NanoAOD analysis: Produce histograms
Overview
Teaching: 5 min
Exercises: 5 minQuestions
How to produce many histograms efficiently?
How does an analysis with
RDataFrame
look like in Python?Objectives
Produce all histograms required for the final plots
Understand why we need so many histograms for a single plot
In the previous section, we produced skimmed datasets from the original files but still preserved information of selected quantities for each event. In this step, we compute histograms of these quantities for all skimmed datasets. Because of the data-driven QCD estimation, similar histograms have to be produced with the selection containing same-charged tau lepton pairs. This sums up to multiple hundreds of histograms which have to be combined into the final plots such as the ones shown in the next section.

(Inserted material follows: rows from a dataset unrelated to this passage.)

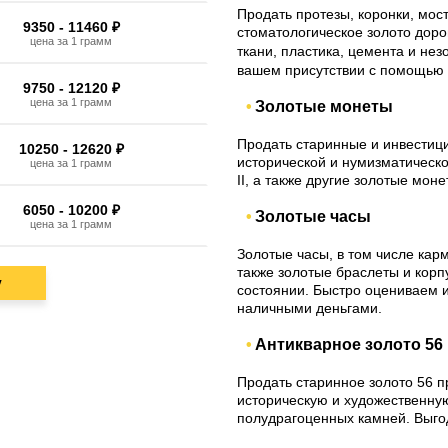
Продать протезы, коронки, мос
9350 - 11460 ₽
стоматологическое золото доро
цена за 1 грамм
ткани, пластика, цемента и не
вашем присутствии с помощью 
9750 - 12120 ₽
цена за 1 грамм
Золотые монеты
Продать старинные и инвестиц
10250 - 12620 ₽
исторической и нумизматическ
цена за 1 грамм
II, а также другие золотые мо
6050 - 10200 ₽
Золотые часы
цена за 1 грамм
Золотые часы, в том числе кар
также золотые браслеты и корп
у
состоянии. Быстро оцениваем 
наличными деньгами.
Антикварное золото 56
Продать старинное золото 56 
историческую и художественну
полудрагоценных камней. Выгод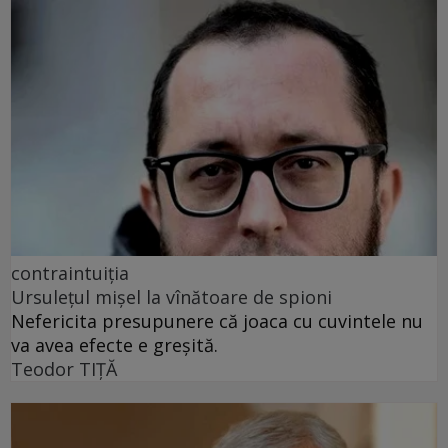
contraintuiția
Ursulețul mișel la vînătoare de spioni
Nefericita presupunere că joaca cu cuvintele nu
va avea efecte e greșită.
Teodor TIŢĂ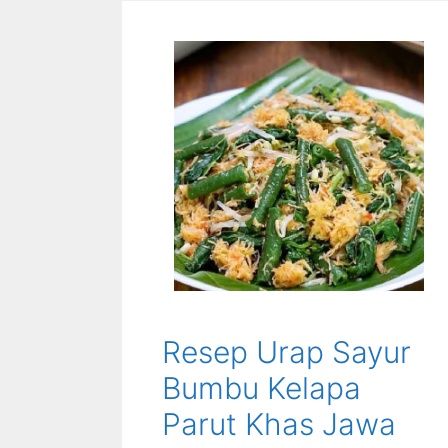
Resep Urap Sayur
Bumbu Kelapa
Parut Khas Jawa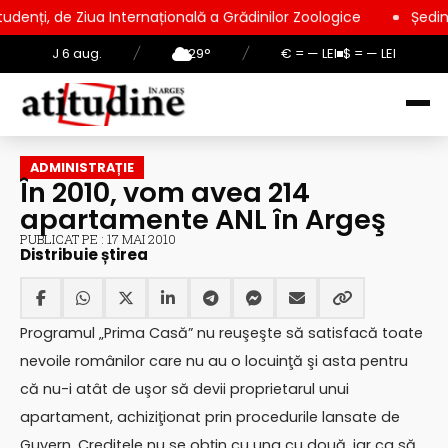
a Internațională a Grădinilor Zoologice
Ședință extraordinar
J 6 aug.
/
29°
/
€ = — LEI
$ = — LEI
ADMINISTRAȚIE
În 2010, vom avea 214
apartamente ANL în Argeş
PUBLICAT PE : 17 MAI 2010
Distribuie știrea
Programul „Prima Casă” nu reuşeşte să satisfacă toate
nevoile românilor care nu au o locuinţă şi asta pentru
că nu-i atât de uşor să devii proprietarul unui
apartament, achiziţionat prin procedurile lansate de
Guvern. Creditele nu se obţin cu una cu două, iar ca să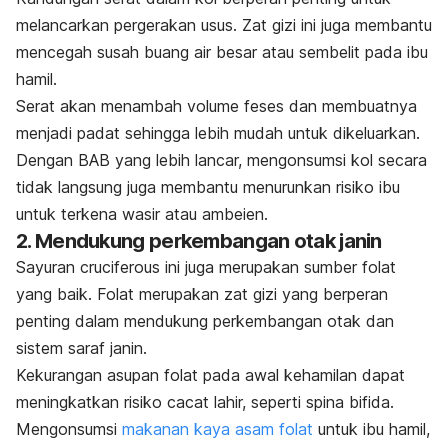
melancarkan pergerakan usus. Zat gizi ini juga membantu
mencegah susah buang air besar atau sembelit pada ibu
hamil.
Serat akan menambah volume feses dan membuatnya
menjadi padat sehingga lebih mudah untuk dikeluarkan.
Dengan BAB yang lebih lancar, mengonsumsi kol secara
tidak langsung juga membantu menurunkan risiko ibu
untuk terkena wasir atau ambeien.
2. Mendukung perkembangan otak janin
Sayuran
cruciferous
ini juga merupakan sumber folat
yang baik. Folat merupakan zat gizi yang berperan
penting dalam mendukung perkembangan otak dan
sistem saraf janin.
Kekurangan asupan folat pada awal kehamilan dapat
meningkatkan risiko cacat lahir, seperti
spina bifida
.
Mengonsumsi
makanan kaya asam folat
untuk ibu hamil
,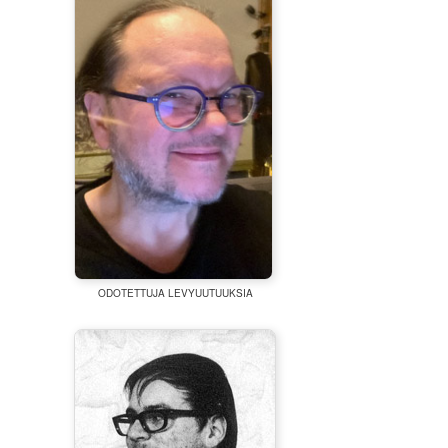
ODOTETTUJA LEVYUUTUUKSIA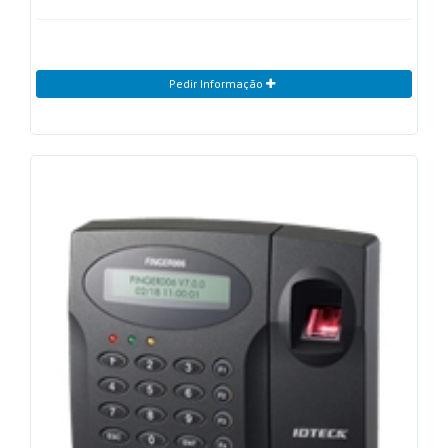
Pedir Informação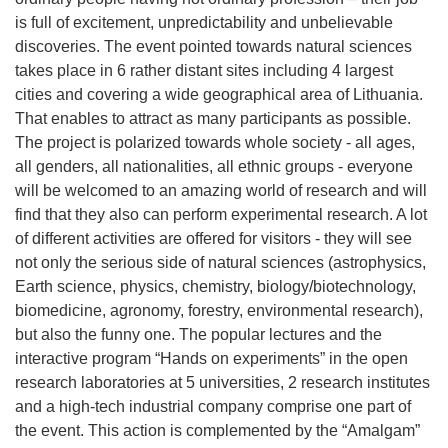
is full of excitement, unpredictability and unbelievable
discoveries. The event pointed towards natural sciences
takes place in 6 rather distant sites including 4 largest
cities and covering a wide geographical area of Lithuania.
That enables to attract as many participants as possible.
The project is polarized towards whole society - all ages,
all genders, all nationalities, all ethnic groups - everyone
will be welcomed to an amazing world of research and will
find that they also can perform experimental research. A lot
of different activities are offered for visitors - they will see
not only the serious side of natural sciences (astrophysics,
Earth science, physics, chemistry, biology/biotechnology,
biomedicine, agronomy, forestry, environmental research),
but also the funny one. The popular lectures and the
interactive program “Hands on experiments” in the open
research laboratories at 5 universities, 2 research institutes
and a high-tech industrial company comprise one part of
the event. This action is complemented by the “Amalgam”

For convenience, this step is implemented in Python in the file histograms.py
, which you can download here.
Investigate and run the Python script!
Have a look at the code and run it! Note that the program picks up the files from the same directory in which you run it.
Investigate the output!
The script produces the file
histograms.root
, which contains the histograms. You can have a look at the plain histograms using for example the ROOT browser!
Key Points
We produce histograms of all physics processes and all observables.
All histograms are produced in a signal region with opposite-signed muon-tau pairs and in a control region with same-signed pairs for the data-driven QCD estimate
This step shows the usage of RDataFrame in Python producing a large number of histograms in a single event loop and in parallel!